DİCLE FIRAT’IN İSTANBUL GEZİSİ ARDINDAN

Birsen İnal

                    

             DARÜŞŞAFAKALILARLA BİLİM DÜNYASINA YOLCULUK

DAÇKA (Darüşşafaka)’ya ilk gidişimdi. Yerleşkenin girişindeki güvenlikten geçtikten sonra içinde birçok birimi barındıran kocaman bir kampüsten içeri girdiğimi, sonrasında ise içinde mutlu bireylerin yaşadığı her şeyiyle başlı başına bir dünyanın içine girdiğimi görecektim. DAÇKA’nın ana girişinde, hemşehrimiz, gururumuz; Sayın Davut ÖKÜTÇÜ’nün yönetim binasında beni beklediğini söylediler. Bir refakatçi eşliğinde Davut Bey’in yanına gittim. Kısa bir görüşmeden sonra birlikte yemek listesi, İstanbul'un en gözde lokantalarıyla aynı düzeyde olan yemekhaneye gittik. Öğrencilerimiz yemeğe başlamışlardı bile. Bu da daha ilk dakikadan itibaren bende şu intibaı bıraktı; DAÇKA’da, Dicle Fırat Koleji Gezi Grubu için her şey kusursuz bir şekilde planlanmıştı.  Bu konuda başta Darüşşafaka Yönetim Kuruluna ve emeği geçen herkese sonsuz teşekkürler…

  

Davut Ötükçü demişken yaşamına dair bir kesit paylaşmak istedim….

 

Daçka’da kaldığımız süreçte zaman zaman yetkililerle görüşmelerimiz oldu.  Yıllarca başarılı çalışmalara imza atmış “Okul hayattır, hayat da okul…” sözünün yankısının ısıttığı sıcacık yüreğiyle ve güler yüzüyle karşıladı beni  Lise Müdiresi Nimet ATABEK… Nimet Hanım’la gayet samimi ve mütevazı bir sohbete daldık. Aslen Diyarbakırlı olması nedeniyle sohbetimizde eski Diyarbekir’de yer aldı. Bu sıcak sohbet esnasına DAÇKA’nın Robot Kulübünü görmemizi önerdi.  Bu öneriyle hemen o akşam Robot Kulübünü ziyaret ettik. İyi ki de etmişiz.
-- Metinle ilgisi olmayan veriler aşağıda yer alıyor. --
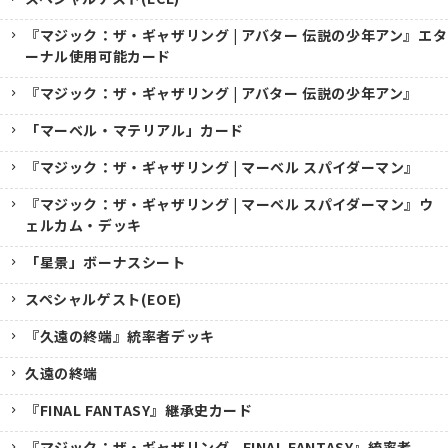
『マジック：ザ・ギャザリング | アバター 伝説の少年アン』エタ
ーナル使用可能カード
『マジック：ザ・ギャザリング | アバター 伝説の少年アン』
「マーベル・マテリアル」カード
『マジック：ザ・ギャザリング | マーベル スパイダーマン』
『マジック：ザ・ギャザリング | マーベル スパイダーマン』ウ
ェルカム・デッキ
「星景」ボーナスシート
スペシャルゲスト(EOE)
『久遠の終端』統率者デッキ
久遠の終端
『FINAL FANTASY』継承史カード
『マジック：ザ・ギャザリング--FINAL FANTASY』統率者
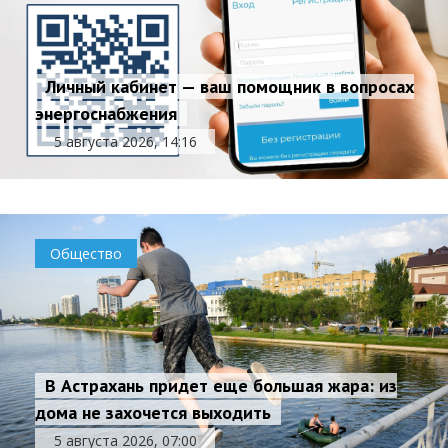
Личный кабинет — ваш помощник в вопросах
энергоснабжения
5 августа 2026, 14:16
Общество
В Астрахань придет еще большая жара: из
дома не захочется выходить
5 августа 2026, 07:00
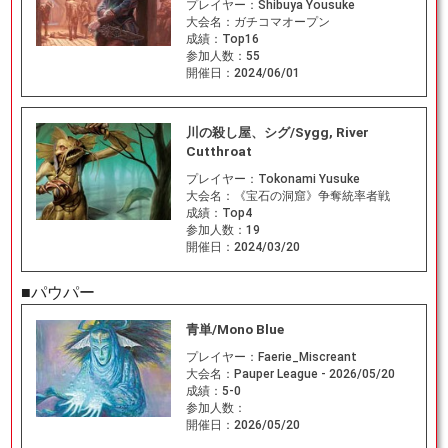
プレイヤー：
Shibuya Yousuke
大会名：
ガチコマオープン
成績：
Top16
参加人数：
55
開催日：
2024/06/01
川の殺し屋、シグ/Sygg, River
Cutthroat
プレイヤー：
Tokonami Yusuke
大会名：
《宝石の洞窟》争奪統率者戦
成績：
Top4
参加人数：
19
開催日：
2024/03/20
■パウパー
青単/Mono Blue
プレイヤー：
Faerie_Miscreant
大会名：
Pauper League - 2026/05/20
成績：
5-0
参加人数：
開催日：
2026/05/20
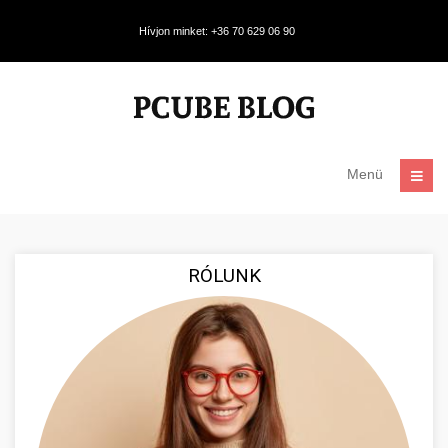
Hívjon minket: +36 70 629 06 90
Menü
RÓLUNK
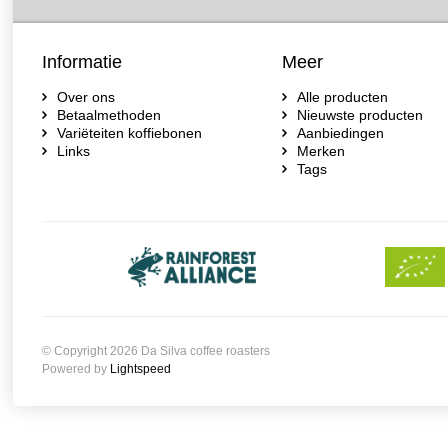
Informatie
Meer
Over ons
Alle producten
Betaalmethoden
Nieuwste producten
Variëteiten koffiebonen
Aanbiedingen
Links
Merken
Tags
© Copyright 2026 Da Silva coffee roasters
Powered by
Lightspeed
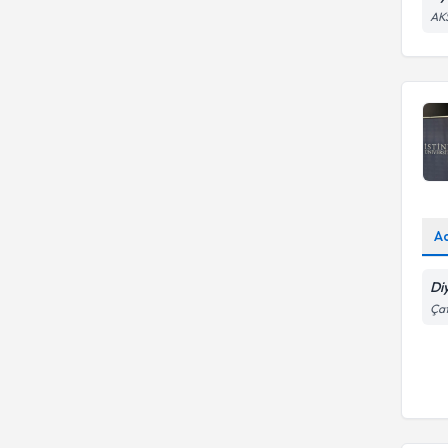
AK
A
Di
Ça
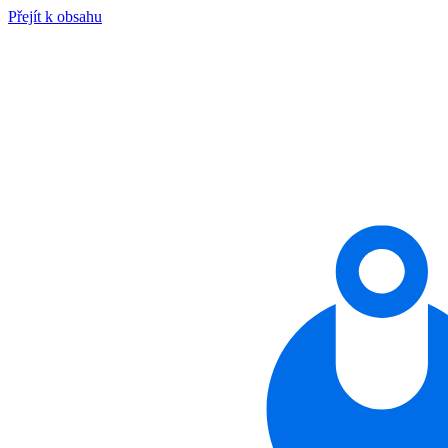
Přejít k obsahu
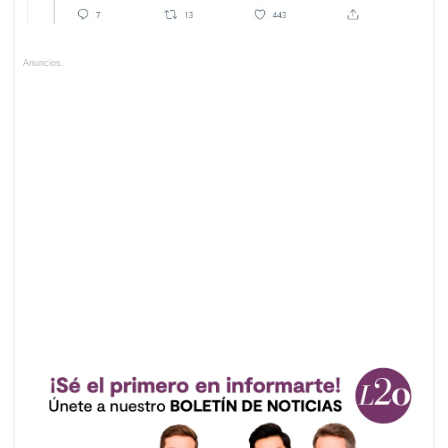
Anuncios.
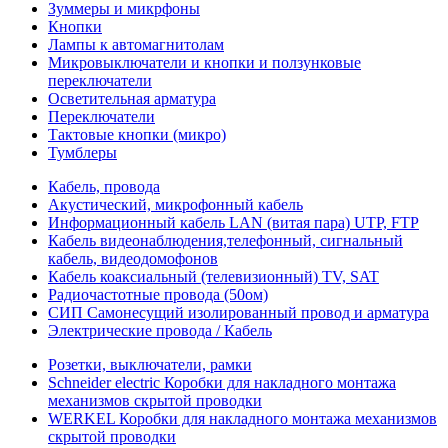
Зуммеры и микрфоны
Кнопки
Лампы к автомагнитолам
Микровыключатели и кнопки и ползунковые
переключатели
Осветительная арматура
Переключатели
Тактовые кнопки (микро)
Тумблеры
Кабель, провода
Акустический, микрофонный кабель
Информационный кабель LAN (витая пара) UTP, FTP
Кабель видеонаблюдения,телефонный, сигнальный
кабель, видеодомофонов
Кабель коаксиальный (телевизионный) TV, SAT
Радиочастотные провода (50ом)
СИП Самонесущий изолированный провод и арматура
Электрические провода / Кабель
Розетки, выключатели, рамки
Schneider electric Коробки для накладного монтажа
механизмов скрытой проводки
WERKEL Коробки для накладного монтажа механизмов
скрытой проводки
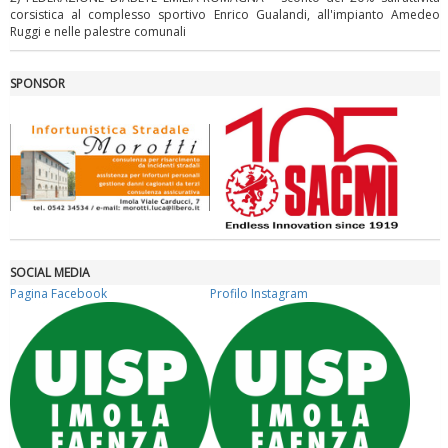
corsistica al complesso sportivo Enrico Gualandi, all'impianto Amedeo
Ruggi e nelle palestre comunali
La formazione Uisp rallenta ma prosegue anche in estate
SPONSOR
SOCIAL MEDIA
Pagina Facebook
Profilo Instagram
Tiziano Pesce nel Cda di Fondazione Terzjus: prima riunione a
Roma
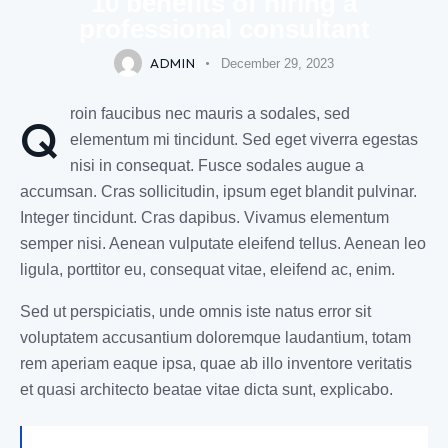
10 benefits of hiring a
professional consultant
ADMIN
December 29, 2023
roin faucibus nec mauris a sodales, sed
Q
elementum mi tincidunt. Sed eget viverra egestas
nisi in consequat. Fusce sodales augue a
accumsan. Cras sollicitudin, ipsum eget blandit pulvinar.
Integer tincidunt. Cras dapibus. Vivamus elementum
semper nisi. Aenean vulputate eleifend tellus. Aenean leo
ligula, porttitor eu, consequat vitae, eleifend ac, enim.
Sed ut perspiciatis, unde omnis iste natus error sit
voluptatem accusantium doloremque laudantium, totam
rem aperiam eaque ipsa, quae ab illo inventore veritatis
et quasi architecto beatae vitae dicta sunt, explicabo.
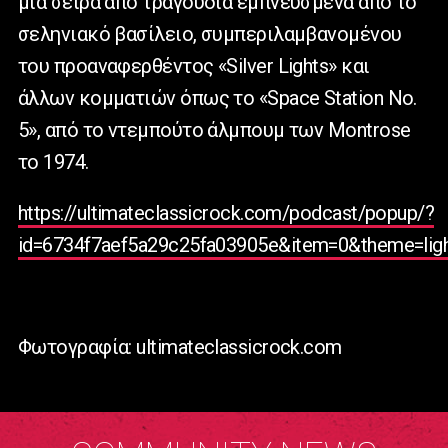
μια σειρά από τραγούδια εμπνευσμένα από το
σεληνιακό βασίλειο, συμπεριλαμβανομένου
του προαναφερθέντος «Silver Lights» και
άλλων κομματιών όπως το «Space Station No.
5», από το ντεμπούτο άλμπουμ των Montrose
το 1974.
https://ultimateclassicrock.com/podcast/popup/?
id=6734f7aef5a29c25fa03905e&item=0&theme=light
Φωτογραφία: ultimateclassicrock.com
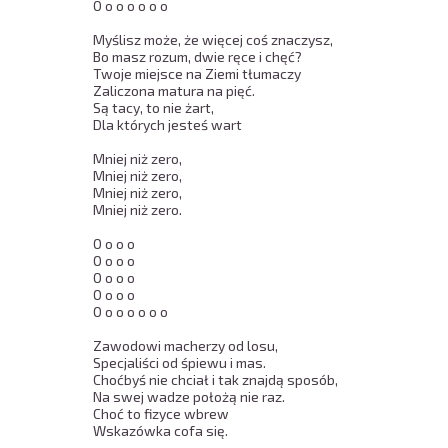
O o o o o o o 

Myślisz może, że więcej coś znaczysz, 

Bo masz rozum, dwie ręce i chęć? 

Twoje miejsce na Ziemi tłumaczy  

Zaliczona matura na pięć. 

Są tacy, to nie żart,  

Dla których jesteś wart 

Mniej niż zero, 

Mniej niż zero, 

Mniej niż zero, 

Mniej niż zero. 

O o o o 

O o o o 

O o o o 

O o o o 

O o o o o o o 

Zawodowi macherzy od losu, 

Specjaliści od śpiewu i mas. 

Choćbyś nie chciał i tak znajdą sposób, 

Na swej wadze położą nie raz. 

Choć to fizyce wbrew  

Wskazówka cofa się. 
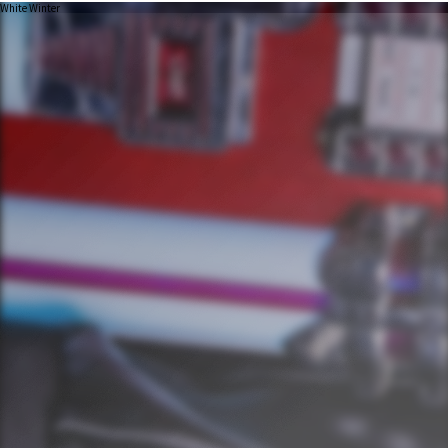
White Winter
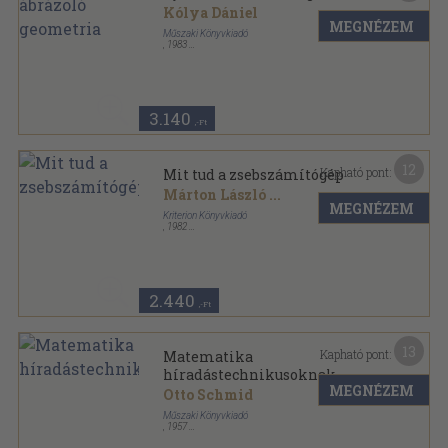
Kólya Dániel
MEGNÉZEM
Műszaki Könyvkiadó
,
1983
Fűzött keménykötés
,
371
oldal
3.140
,-Ft
12
Kapható pont:
Mit tud a zsebszámítógép
Márton László
...
MEGNÉZEM
Kriterion Könyvkiadó
,
1982
Félvászon
,
200
oldal
Kriterion Kiskalauz sorozat
2.440
,-Ft
13
Kapható pont:
Matematika
híradástechnikusoknak
MEGNÉZEM
Otto Schmid
Műszaki Könyvkiadó
,
1957
Félvászon
,
383
oldal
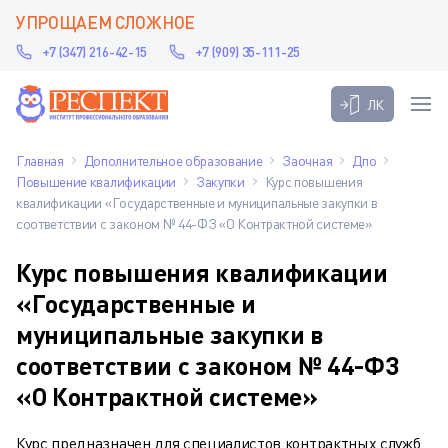
УПРОЩАЕМ СЛОЖНОЕ
+7 (347) 216-42-15
+7 (909) 35-111-25
ЛК
Главная
Дополнительное образование
Заочная
Дпо
Повышение квалификации
Закупки
Курс повышения
квалификации «Государственные и муниципальные закупки в
соответствии с законом № 44-ФЗ «О Контрактной системе»
Курс повышения квалификации
«Государственные и
муниципальные закупки в
соответствии с законом № 44-ФЗ
«О Контрактной системе»
Курс предназначен для специалистов контрактных служб,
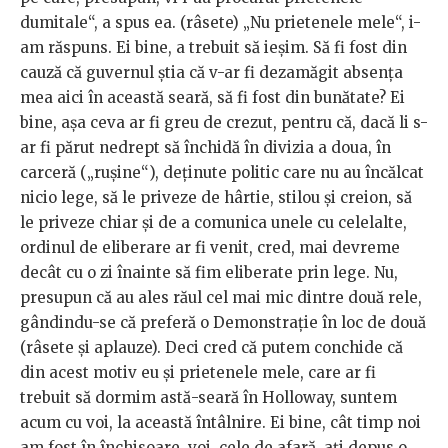
dumitale“, a spus ea. (râsete) „Nu prietenele mele“, i-
am răspuns. Ei bine, a trebuit să ieșim. Să fi fost din
cauză că guvernul știa că v-ar fi dezamăgit absența
mea aici în această seară, să fi fost din bunătate? Ei
bine, așa ceva ar fi greu de crezut, pentru că, dacă li s-
ar fi părut nedrept să închidă în divizia a doua, în
carceră („rușine“), deținute politic care nu au încălcat
nicio lege, să le priveze de hârtie, stilou și creion, să
le priveze chiar și de a comunica unele cu celelalte,
ordinul de eliberare ar fi venit, cred, mai devreme
decât cu o zi înainte să fim eliberate prin lege. Nu,
presupun că au ales răul cel mai mic dintre două rele,
gândindu-se că preferă o Demonstrație în loc de două
(râsete și aplauze). Deci cred că putem conchide că
din acest motiv eu și prietenele mele, care ar fi
trebuit să dormim astă-seară în Holloway, suntem
acum cu voi, la această întâlnire. Ei bine, cât timp noi
am fost în închisoare, voi, cele de afară, ați depus o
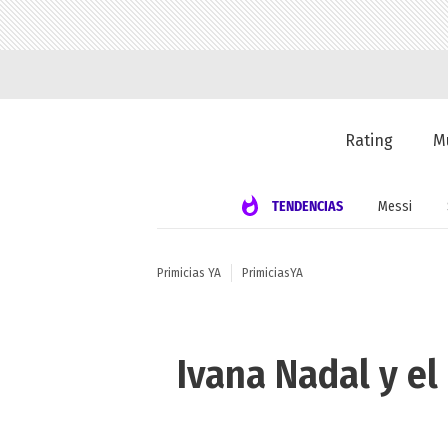
Rating
M
TENDENCIAS
Messi
Primicias YA
PrimiciasYA
Ivana Nadal y el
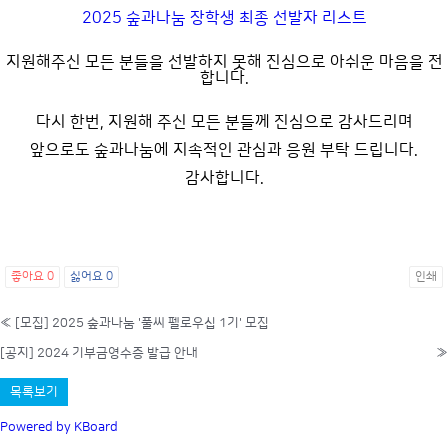
2025 숲과나눔 장학생 최종 선발자 리스트
지원해주신 모든 분들을 선발하지 못해 진심으로 아쉬운 마음을 전
합니다.
다시 한번, 지원해 주신 모든 분들께 진심으로 감사드리며
앞으로도 숲과나눔에 지속적인 관심과 응원 부탁 드립니다.
감사합니다.
좋아요
0
싫어요
0
인쇄
«
[모집] 2025 숲과나눔 '풀씨 펠로우십 1기' 모집
[공지] 2024 기부금영수증 발급 안내
»
목록보기
Powered by KBoard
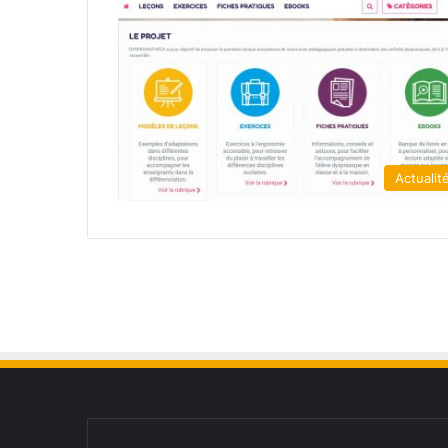
Actualit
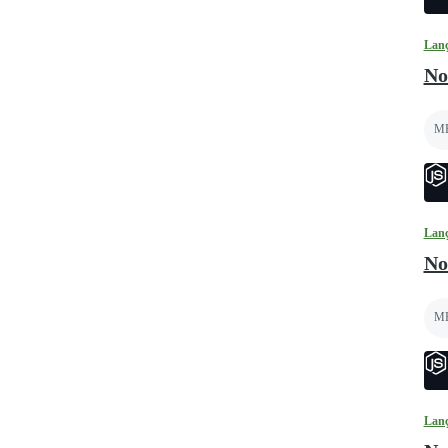
Lan
No
M
Lan
No
M
Lan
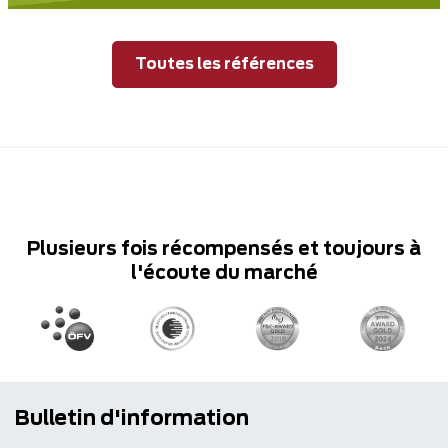
Toutes les références
Plusieurs fois récompensés et toujours à
l'écoute du marché
Bulletin d'information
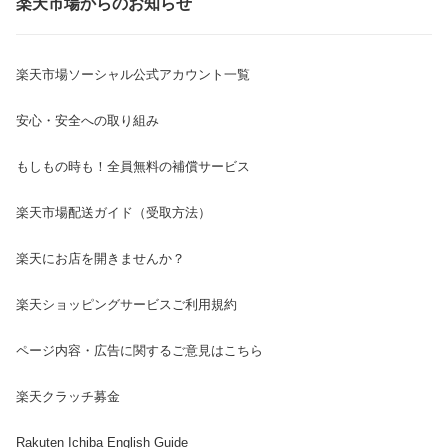
楽天市場からのお知らせ
楽天市場ソーシャル公式アカウント一覧
安心・安全への取り組み
もしもの時も！全員無料の補償サービス
楽天市場配送ガイド（受取方法）
楽天にお店を開きませんか？
楽天ショッピングサービスご利用規約
ページ内容・広告に関するご意見はこちら
楽天クラッチ募金
Rakuten Ichiba English Guide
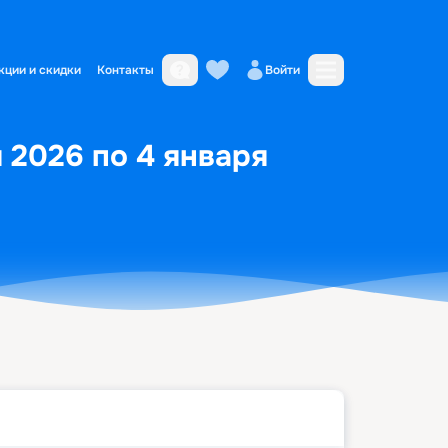
кции и скидки
Контакты
Войти
я 2026 по 4 января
Robot Kulübünde her biri diğerinden tatlı, saygılı ve bir o kadar da başarılı GENÇ BİLİM İNSANLARI ile karşılaştık. Bir anda öğrencilerimiz arasında güzel bir kaynaşma oldu. Öğrencilerimize çalışmaları hakkında brifing verirlerken bu bilim insanlarına hayran kaldım adeta. Öğretmenleri Müge TUVAY ve Nihal GÜNEŞ rehberliğinde sürdürdükleri bu çok değerli projeler hakkında söyleşme fikri oluşuverdi bende. Konuyu açtığımda olumlu yanıt alınca, çocuklarla hemen oracıkta yaptık bilim yolculuğuna dair bu söyleşiyi.

 

 

________________ Merhaba Gençler! Sizleri kısaca tanıyabilir miyiz?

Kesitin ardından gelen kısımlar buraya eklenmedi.